The location of the example code is chapter_09/phi3/examples/train_math.py.

Significance of the Example

  • Verification of SLM’s capabilities: It shows that even a small model can solve complex problems through high-quality data and efficient architecture.
  • Evaluation of inference ability: It evaluates the ability to infer answers to new formulas based on learned operation rules, rather than simple memorization.
  • Exploration of practical possibilities: Complex formula calculation is a fundamental ability that can be applied in various fields such as natural language processing and data analysis. This example allows us to glimpse the practical potential of SLM.

Training Data Format

We generated complex arithmetic data in the following format using the create_complex_arithmetic_data function:

  • Two or three numbers (1 ~ 50)
  • Two of the three operators (+, -, *) used
  • Optional use of parentheses (())
  • In the form of expression=result<eos> (e.g., (12+7)*3=57<eos>, 12+7*3=33<eos>)

Training Results

Sample 1: 41*8-2=326<eos>
Sample 2: 15+(9*48)=447<eos>
Sample 3: 35-6+38=67<eos>
Sample 4: 6*14*15=1260<eos>
Sample 5: 36*(13*46)=21528<eos>

...(training log omitted)...

Prompt: '23-23-50=' --> generated result: '23-23-50=-50'  (answer: 23-23-50=-50<eos>)
Prompt: '39-46-15=' --> generated result: '39-46-15=-22'  (answer: 39-46-15=-22<eos>)
Prompt: '(33-30)+30=' --> generated result: '(33-30)+30=33'  (answer: (33-30)+30=33<eos>)
Prompt: '30+14*27=' --> generated result: '30+14*27=412'  (answer: 30+14*27=408<eos>)

Result Analysis

  • Generally accurate calculations: In most test cases, it generated results that matched the answers or were very close. This means that the simple_phi3 model learned the operation rules of complex formulas well.
  • Some errors occurred: There is a tendency for errors to occur when multiplication is included or the numbers get larger. This can be caused by several factors, including the model’s size limitations and lack of diversity in the training data.
  • Ability to handle parentheses: It showed that it can process formulas with parentheses relatively accurately, indicating that it has the ability to understand context and operation order.

Conclusion

The simple_phi3 model, with only about 120,000 parameters, showed a high accuracy rate of around 80% in complex formula calculations. This means that it has learned complex rules such as parenthesis handling and operation order to a significant extent. Compared to large language models (LLMs) with billions of parameters, simple_phi3 shows impressive results despite its extremely small size (0.12M).

Code
import torch
import random
from dldna.chapter_09.phi3.examples.train_complex_math import PhiMiniConfig, PhiMiniForCausalLM, ComplexArithmeticDataset, train, create_complex_arithmetic_data, create_tokenizer, create_reverse_tokenizer, generate_text
from torch.utils.data import DataLoader

random.seed(42)
torch.manual_seed(42)

device = "cuda" if torch.cuda.is_available() else "cpu"

# Hyperparameters
num_samples = 100000      # Sufficiently large amount of data
max_value = 50           # Maximum value of operands (for slightly complex calculations)
seq_length = 30          # Complex arithmetic problems can have somewhat long expressions
batch_size = 128
epochs = 30
learning_rate = 1e-3

# Data generation
complex_data = create_complex_arithmetic_data(num_samples, max_value)
print("Training data examples:")
for i in range(5):
    print(f"Sample {i+1}: {complex_data[i]}")

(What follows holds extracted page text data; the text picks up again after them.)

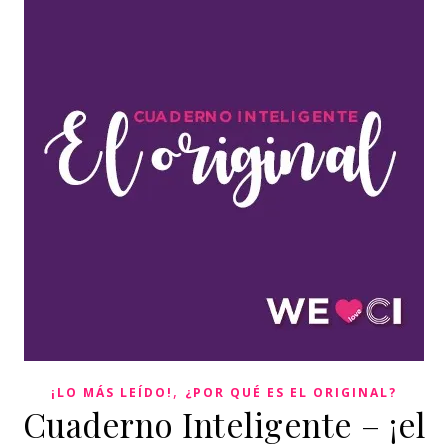
,
¡LO MÁS LEÍDO!
¿POR QUÉ ES EL ORIGINAL?
Cuaderno Inteligente – ¡el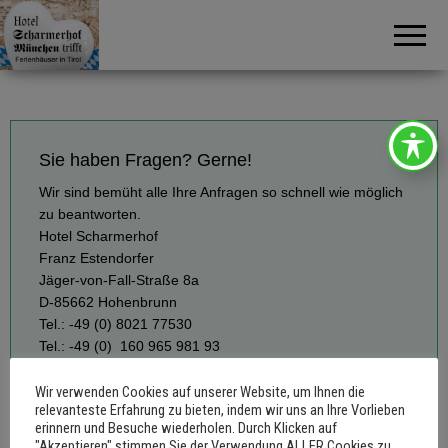
Schamerhof
08102
77530
Sie haben Fragen? Gerne!
Wir sind bemüht alle Ihre Anfragen so schnell wie möglich
zu beantworten.
Hotel Scharmerhof
Franz Estendorfer
Jäger-von-Fall-Straße 8a
D-85662 Hohenbrunn
Tel.: -49 (0) 8021 77530
Tel.: -49 (0) 160 965 981 93
E-Mail: info@scharmerhof.de
Wir verwenden Cookies auf unserer Website, um Ihnen die
relevanteste Erfahrung zu bieten, indem wir uns an Ihre Vorlieben
erinnern und Besuche wiederholen. Durch Klicken auf
"Akzeptieren" stimmen Sie der Verwendung ALLER Cookies zu.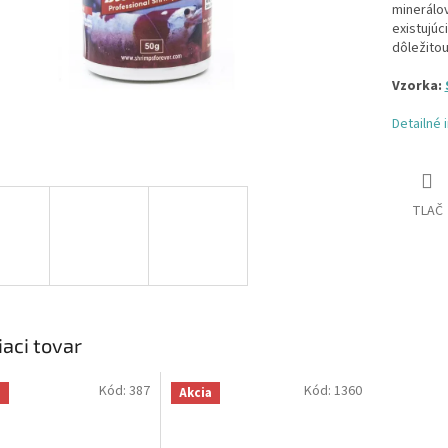
minerálo
existujúc
dôležitou
Vzorka:
Detailné 
TLAČ
iaci tovar
Kód:
387
Kód:
1360
a
Akcia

# Create tokenizer and reverse tokenizer
tokenizer = create_tokenizer()
reverse_tokenizer = create_reverse_tokenizer(tokenizer)
updated_vocab_size = len(tokenizer)

# Configure Dataset and DataLoader
dataset = ComplexArithmeticDataset(complex_data, seq_length, tokenizer)
dataloader = DataLoader(dataset, batch_size=batch_size, shuffle=True)

# PhiMini Model Configuration
config = PhiMiniConfig(
    vocab_size=updated_vocab_size,
    hidden_size=64,              # Small model size for experimentation
    intermediate_size=128,
    num_hidden_layers=3,
    num_attention_heads=8,
    num_key_value_heads=8,        # K=V=Q
    max_position_embeddings=128,
    use_cache=False,
    use_return_dict=True,
)
config.pad_token_id = tokenizer["<pad>"]
config.eos_token_id = tokenizer["<eos>"]

# Create PhiMini For CausalLM Model
model = PhiMiniForCausalLM(config).to(device)
print("Total Trainable Parameters:", sum(p.numel() for p in model.parameters() if p.requires_grad))

# weight tying (share weights between embedding and lm_head)
model.lm_head.weight = model.transformer.embed_tokens.weight

optimizer = torch.optim.AdamW(model.parameters(), lr=learning_rate)
scheduler = torch.optim.lr_scheduler.CosineAnnealingLR(optimizer, T_max=epochs, eta_min=1e-5)

# Model Training
print("Start training...")
train(model, dataloader, optimizer, scheduler, epochs, device)

# Save Model
save_path = "phimini_complex_math.pt"
torch.save(model.state_dict(), save_path)
print(f"Model saved: {save_path}")

# Load Saved Model (create a new model object before testing and load_state_dict)
loaded_model = PhiMiniForCausalLM(config).to(device)
loaded_model.load_state_dict(torch.load(save_path, map_location=device))
loaded_model.eval()

# Generate and Print Results with Test Set, Calculate Accuracy
print("\nTest sample generation results:")
test_samples = random.sample(complex_data, 10)
correct_count = 0
for sample in test_samples:
    prompt = sample.split('=')[0] + '='
    generated = generate_text(loaded_model, prompt, tokenizer, reverse_tokenizer, seq_length, device, temperature=0.1)  # Reduce temperature for testing
    answer = sample.split('=')[1].replace('<eos>', '')

    if generated.split('=')[1] == answer:
        correct_count += 1
    print(f"Prompt: '{prompt}' --> Generated result: '{generated}'  (Correct answer: {sample})")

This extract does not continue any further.